Indicators reflect the nature and application of assessment endpoints, must characterize the
forest resource, and are the primary vehicle for reporting ecosystem status. Because there are a
variety of levels at which assessments may be conducted, the FHM program's indicator development
framework is designed to foster comparability among disparate assessment approaches by distilling
the process to a common set of steps. Selection of indicators for research and developmental testing
will be a function of several interacting factors as follows.
1. Whether or not a linkage can be made with the assessment endpoints (Figure 20.1).
Inclusion for development in the monitoring program will be tied specifically to how well
the proposed indicator is expected to feed into and enhance the assessment framework.
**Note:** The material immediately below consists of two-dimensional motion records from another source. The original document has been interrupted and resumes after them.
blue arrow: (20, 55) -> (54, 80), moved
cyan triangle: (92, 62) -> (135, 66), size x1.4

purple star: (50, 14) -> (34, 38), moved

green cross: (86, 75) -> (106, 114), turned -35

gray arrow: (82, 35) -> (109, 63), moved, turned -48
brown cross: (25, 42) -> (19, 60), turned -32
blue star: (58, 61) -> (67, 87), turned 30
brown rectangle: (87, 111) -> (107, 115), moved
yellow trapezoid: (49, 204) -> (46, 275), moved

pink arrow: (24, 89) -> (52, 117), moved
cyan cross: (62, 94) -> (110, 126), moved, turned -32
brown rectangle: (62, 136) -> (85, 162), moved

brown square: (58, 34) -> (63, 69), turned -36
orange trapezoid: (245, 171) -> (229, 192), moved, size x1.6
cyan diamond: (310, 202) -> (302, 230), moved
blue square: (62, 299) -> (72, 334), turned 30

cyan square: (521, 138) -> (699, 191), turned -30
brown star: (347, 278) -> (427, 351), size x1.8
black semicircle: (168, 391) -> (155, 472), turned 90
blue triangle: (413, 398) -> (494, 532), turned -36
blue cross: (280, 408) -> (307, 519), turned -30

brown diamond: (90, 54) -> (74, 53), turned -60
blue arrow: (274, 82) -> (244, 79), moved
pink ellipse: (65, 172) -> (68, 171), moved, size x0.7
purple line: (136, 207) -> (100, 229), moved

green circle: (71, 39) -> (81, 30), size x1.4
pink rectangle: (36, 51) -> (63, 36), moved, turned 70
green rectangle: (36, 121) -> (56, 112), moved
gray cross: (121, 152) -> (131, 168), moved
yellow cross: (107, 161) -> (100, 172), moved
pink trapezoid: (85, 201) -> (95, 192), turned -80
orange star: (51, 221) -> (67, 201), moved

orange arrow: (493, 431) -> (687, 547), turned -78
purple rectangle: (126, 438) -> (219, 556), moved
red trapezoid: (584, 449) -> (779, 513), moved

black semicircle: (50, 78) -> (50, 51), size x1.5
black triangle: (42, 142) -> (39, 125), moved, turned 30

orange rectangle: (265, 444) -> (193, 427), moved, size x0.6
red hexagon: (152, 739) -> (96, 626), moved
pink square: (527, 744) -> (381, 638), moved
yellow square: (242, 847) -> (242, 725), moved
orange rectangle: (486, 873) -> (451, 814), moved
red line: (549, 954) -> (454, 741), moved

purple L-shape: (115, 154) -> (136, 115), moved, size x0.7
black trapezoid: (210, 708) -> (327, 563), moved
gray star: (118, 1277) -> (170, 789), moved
2. The availability of data. Are data available that were collected in a manner appropriate for
application in a national or regional context (i.e., represented in models, representative of
regional resource distribution, indicative of ecosystem change, etc.)? Large quantities of
data are already in existence that can be analyzed to characterize ecosystem condition and
to develop response models. The level of available analytical data will vary among regions
because of disparate perceptions of the key operational processes at differing ecosystem
scales and varying degrees of data base development for different regions.
3. The consequences of uncertainty. There is always a component of uncertainty associated
with an environmental assessment. Because the FHM program's approach will require the
linkage of multiple components in the stressor-ecosystem relationship (estimation of
stressor exposure, assumption of processes mitigating or exacerbating ecosystem response,
and variation in genetic response capabilities of receptor organisms), additive increases in
the uncertainty accompanying the representation of system response will result.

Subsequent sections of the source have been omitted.